___ Record extracts

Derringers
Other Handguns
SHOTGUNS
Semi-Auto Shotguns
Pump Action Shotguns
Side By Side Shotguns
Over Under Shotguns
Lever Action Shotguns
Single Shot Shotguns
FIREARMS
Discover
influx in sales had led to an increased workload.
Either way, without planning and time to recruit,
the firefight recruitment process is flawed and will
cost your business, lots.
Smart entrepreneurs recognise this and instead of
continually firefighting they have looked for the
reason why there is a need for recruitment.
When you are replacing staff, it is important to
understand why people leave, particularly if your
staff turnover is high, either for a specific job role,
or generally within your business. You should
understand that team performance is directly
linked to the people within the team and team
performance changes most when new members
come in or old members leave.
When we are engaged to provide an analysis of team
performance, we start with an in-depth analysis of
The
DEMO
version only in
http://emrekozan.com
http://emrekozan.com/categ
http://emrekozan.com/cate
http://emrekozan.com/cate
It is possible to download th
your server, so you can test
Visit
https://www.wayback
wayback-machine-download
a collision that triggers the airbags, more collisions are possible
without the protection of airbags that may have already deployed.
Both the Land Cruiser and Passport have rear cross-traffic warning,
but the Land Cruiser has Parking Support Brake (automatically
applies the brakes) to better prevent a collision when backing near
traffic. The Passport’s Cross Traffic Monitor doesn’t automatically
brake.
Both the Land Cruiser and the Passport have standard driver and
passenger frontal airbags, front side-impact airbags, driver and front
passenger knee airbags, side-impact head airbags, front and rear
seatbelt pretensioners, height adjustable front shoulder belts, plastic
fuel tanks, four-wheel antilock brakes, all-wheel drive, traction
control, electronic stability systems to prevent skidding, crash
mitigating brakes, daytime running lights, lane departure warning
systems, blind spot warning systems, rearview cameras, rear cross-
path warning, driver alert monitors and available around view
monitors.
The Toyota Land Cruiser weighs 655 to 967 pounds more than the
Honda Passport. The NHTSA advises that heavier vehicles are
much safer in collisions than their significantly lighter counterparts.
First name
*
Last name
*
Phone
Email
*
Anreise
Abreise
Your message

______
___ Record extracts

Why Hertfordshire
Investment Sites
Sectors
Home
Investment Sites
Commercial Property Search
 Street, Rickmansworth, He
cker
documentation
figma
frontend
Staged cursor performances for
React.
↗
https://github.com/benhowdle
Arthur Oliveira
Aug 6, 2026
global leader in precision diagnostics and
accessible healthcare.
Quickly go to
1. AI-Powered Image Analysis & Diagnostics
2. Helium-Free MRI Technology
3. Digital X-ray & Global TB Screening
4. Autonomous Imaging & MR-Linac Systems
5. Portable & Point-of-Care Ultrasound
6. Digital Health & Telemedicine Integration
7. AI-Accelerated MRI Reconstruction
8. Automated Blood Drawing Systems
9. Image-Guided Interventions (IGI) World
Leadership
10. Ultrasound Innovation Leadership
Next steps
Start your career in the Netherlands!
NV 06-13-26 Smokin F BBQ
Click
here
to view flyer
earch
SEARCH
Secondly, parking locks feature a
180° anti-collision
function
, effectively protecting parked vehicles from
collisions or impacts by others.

______
___ Record extracts

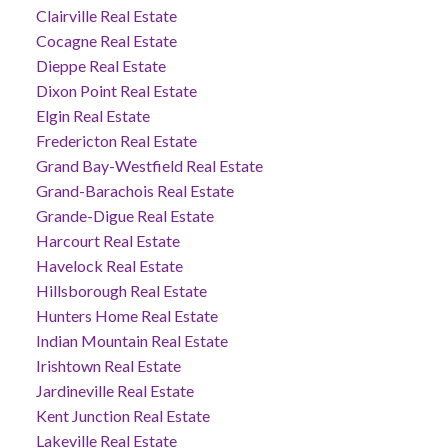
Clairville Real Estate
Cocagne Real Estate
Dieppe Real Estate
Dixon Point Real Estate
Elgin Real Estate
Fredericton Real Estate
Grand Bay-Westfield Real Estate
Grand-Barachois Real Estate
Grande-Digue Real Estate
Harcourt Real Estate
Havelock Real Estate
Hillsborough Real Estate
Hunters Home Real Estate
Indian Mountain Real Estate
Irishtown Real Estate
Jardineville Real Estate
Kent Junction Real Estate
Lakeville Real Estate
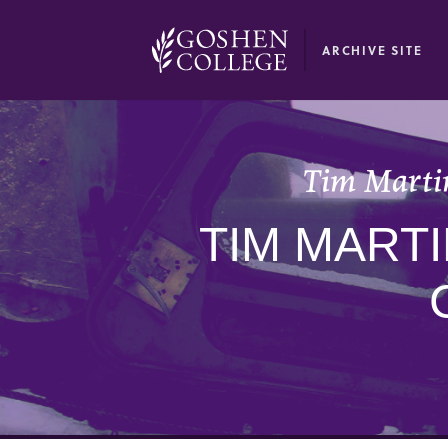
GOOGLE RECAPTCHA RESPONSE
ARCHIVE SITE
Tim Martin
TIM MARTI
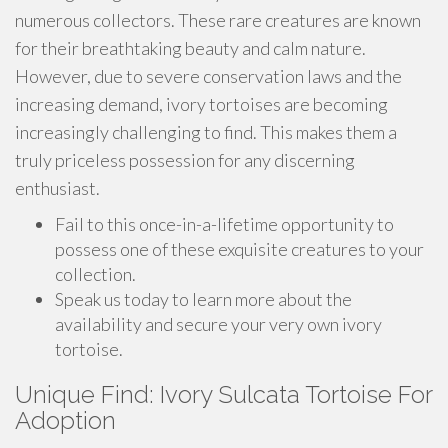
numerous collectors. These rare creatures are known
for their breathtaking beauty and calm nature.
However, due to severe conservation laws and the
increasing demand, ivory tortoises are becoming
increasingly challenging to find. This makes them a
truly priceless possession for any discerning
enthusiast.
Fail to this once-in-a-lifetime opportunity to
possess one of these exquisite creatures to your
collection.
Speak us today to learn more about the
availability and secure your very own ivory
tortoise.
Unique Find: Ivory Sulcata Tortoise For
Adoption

______

_What is expected_. Please reproduce exactly the lines in the listing above from the one containing "https://www.wayback" through the one containing "Both the Land Cruiser and Passport", both included, and nothing more.

_Solution to this problem_.
https://www.wayback
wayback-machine-download
a collision that triggers the airbags, more collisions are possible
without the protection of airbags that may have already deployed.
Both the Land Cruiser and Passport have rear cross-traffic warning,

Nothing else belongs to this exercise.